**EXERCISE AIM:** Your job with the data below: print everything from the line that holds "Pulse trio created" down to the line that holds "8 June 2024", ends included, exactly, and nothing else.

**EXCERPTED DATA:**

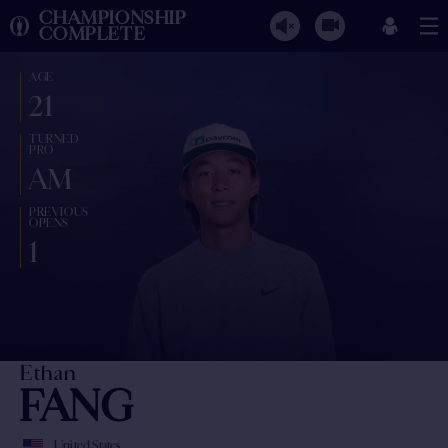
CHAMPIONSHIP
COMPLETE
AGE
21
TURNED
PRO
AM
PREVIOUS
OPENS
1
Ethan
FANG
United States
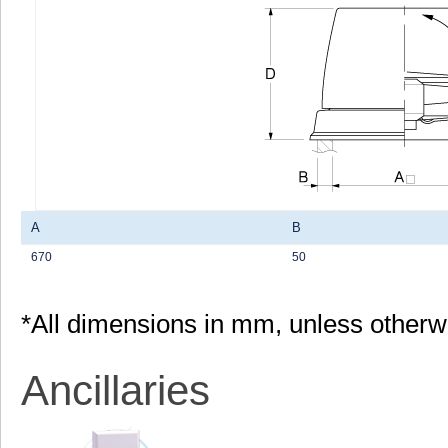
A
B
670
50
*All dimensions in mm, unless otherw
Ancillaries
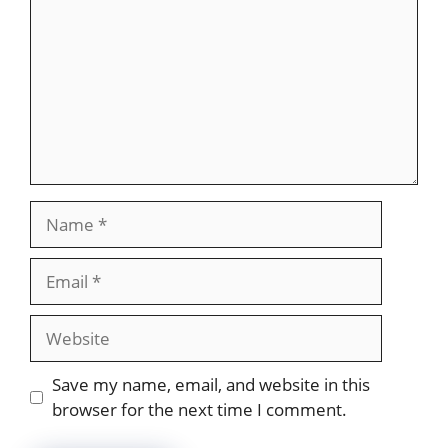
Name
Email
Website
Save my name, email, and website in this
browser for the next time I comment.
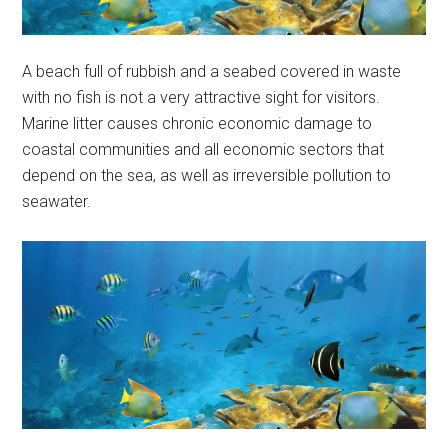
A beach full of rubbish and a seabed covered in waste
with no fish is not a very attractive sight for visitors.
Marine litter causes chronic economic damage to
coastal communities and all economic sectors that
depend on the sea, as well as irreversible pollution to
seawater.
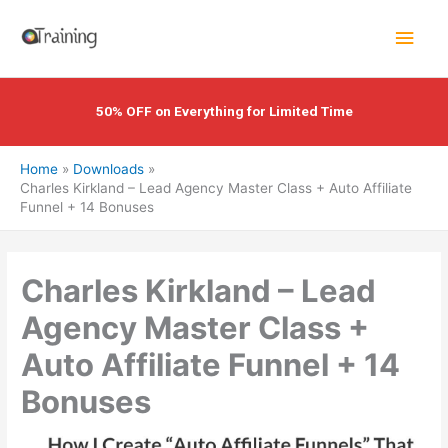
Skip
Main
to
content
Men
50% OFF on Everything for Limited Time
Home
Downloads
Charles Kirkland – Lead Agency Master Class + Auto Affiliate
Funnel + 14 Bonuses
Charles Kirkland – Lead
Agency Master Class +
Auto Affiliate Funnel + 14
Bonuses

--

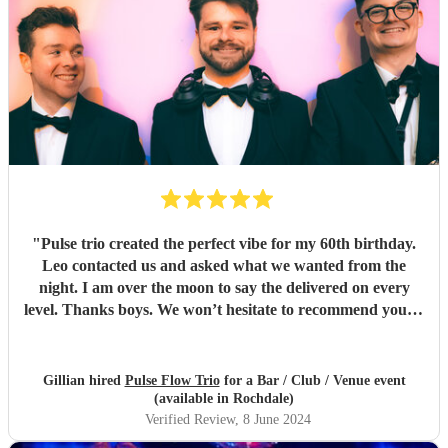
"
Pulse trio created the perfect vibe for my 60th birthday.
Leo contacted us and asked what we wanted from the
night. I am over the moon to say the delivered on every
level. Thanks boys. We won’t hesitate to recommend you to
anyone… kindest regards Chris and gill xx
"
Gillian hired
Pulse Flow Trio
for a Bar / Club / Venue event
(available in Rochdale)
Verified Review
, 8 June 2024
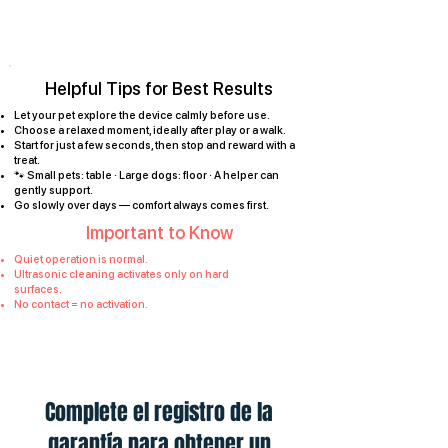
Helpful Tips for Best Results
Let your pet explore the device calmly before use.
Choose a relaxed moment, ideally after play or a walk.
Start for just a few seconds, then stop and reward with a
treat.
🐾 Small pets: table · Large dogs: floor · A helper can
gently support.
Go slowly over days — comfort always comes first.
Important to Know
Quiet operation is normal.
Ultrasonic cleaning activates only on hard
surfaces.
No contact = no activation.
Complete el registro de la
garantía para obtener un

**TASK RESULT:**
Pulse trio created the perfect vibe for my 60th birthday.
Leo contacted us and asked what we wanted from the
night. I am over the moon to say the delivered on every
level. Thanks boys. We won’t hesitate to recommend you to
anyone… kindest regards Chris and gill xx
"
Gillian hired
Pulse Flow Trio
for a Bar / Club / Venue event
(available in Rochdale)
Verified Review
, 8 June 2024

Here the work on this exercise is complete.